The Warlukurlangu Artists, a non-profit cooperative of aboriginal painters from Australia, documents a legacy that has been handed down hundreds of generations among the ethnic groups inhabiting the rugged outback.
They showcase the traditional Warlpiri culture, which is central to the community life of Yuendumu, a town in the Northern territory of Australia.

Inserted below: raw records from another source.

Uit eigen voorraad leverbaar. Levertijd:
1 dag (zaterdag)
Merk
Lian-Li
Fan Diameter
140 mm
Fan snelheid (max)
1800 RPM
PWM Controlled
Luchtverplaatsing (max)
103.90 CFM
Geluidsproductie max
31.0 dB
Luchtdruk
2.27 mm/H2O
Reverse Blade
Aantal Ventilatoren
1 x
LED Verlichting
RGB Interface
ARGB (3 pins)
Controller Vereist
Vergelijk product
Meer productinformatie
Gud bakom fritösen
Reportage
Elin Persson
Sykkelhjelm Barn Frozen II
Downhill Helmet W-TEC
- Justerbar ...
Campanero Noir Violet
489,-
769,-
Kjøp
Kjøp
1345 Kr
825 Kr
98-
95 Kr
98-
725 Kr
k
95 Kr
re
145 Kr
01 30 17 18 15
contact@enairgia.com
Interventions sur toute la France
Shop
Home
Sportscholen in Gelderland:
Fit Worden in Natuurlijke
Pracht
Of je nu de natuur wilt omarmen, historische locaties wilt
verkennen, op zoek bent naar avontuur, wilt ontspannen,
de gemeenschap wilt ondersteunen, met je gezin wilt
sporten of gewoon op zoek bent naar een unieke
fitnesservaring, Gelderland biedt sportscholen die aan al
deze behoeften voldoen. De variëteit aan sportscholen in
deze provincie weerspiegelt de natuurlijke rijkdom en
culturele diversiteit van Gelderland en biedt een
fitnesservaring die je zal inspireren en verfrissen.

It is one of the largest towns in central Australia, located 30 km from Alice Springs, and is home to a large community of aboriginal artists.

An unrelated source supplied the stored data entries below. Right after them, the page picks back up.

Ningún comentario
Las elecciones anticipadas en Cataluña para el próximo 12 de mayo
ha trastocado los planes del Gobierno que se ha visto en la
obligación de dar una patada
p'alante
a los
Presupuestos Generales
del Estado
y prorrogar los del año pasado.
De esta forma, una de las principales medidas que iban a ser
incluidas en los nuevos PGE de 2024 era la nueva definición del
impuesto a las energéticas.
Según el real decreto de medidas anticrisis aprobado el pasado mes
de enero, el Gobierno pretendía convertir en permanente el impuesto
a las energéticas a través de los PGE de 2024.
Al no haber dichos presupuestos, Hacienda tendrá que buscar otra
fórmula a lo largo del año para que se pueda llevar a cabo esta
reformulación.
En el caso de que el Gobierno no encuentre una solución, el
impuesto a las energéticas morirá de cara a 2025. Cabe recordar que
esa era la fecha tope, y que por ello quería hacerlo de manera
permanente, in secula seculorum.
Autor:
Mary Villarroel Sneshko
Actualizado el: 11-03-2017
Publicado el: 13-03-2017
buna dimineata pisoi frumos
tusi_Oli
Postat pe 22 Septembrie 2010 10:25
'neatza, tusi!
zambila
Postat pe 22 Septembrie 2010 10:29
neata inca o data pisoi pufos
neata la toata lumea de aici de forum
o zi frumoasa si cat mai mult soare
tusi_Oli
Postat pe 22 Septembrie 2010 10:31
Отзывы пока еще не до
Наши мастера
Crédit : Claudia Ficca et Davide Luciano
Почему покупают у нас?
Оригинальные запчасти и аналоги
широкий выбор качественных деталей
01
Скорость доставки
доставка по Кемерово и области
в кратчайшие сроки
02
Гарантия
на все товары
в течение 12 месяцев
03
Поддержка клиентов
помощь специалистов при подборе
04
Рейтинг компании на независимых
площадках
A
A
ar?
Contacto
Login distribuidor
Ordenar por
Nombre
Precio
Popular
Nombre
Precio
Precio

Forty-three contemporary aboriginal artists from Warlukurlangu Artists will exhibit 87 paintings at the Palm Court Gallery in the India Habitat Centre in the first-ever display of contemporary Australian aboriginal art April 6-9, titled "Desert Dreamings".
These Walpiri designs were traditionally painted on the body during ceremonies and on the ground by the Warlukurlangu artists, practitioners of the art.
Established in 1985, this cooperative represents over 400 artists who paint their Jukurrpa, or dreaming stories, using traditional iconographies.
The proceeds from the exhibition will support social and health projects of the community.
Two indigenous artists, Otto Jungarrayi Sims, chairman of Warlukurlangu Artists and his wife, Ormay Nangala Gallagher, will accompany the exhibition to India, a statement said.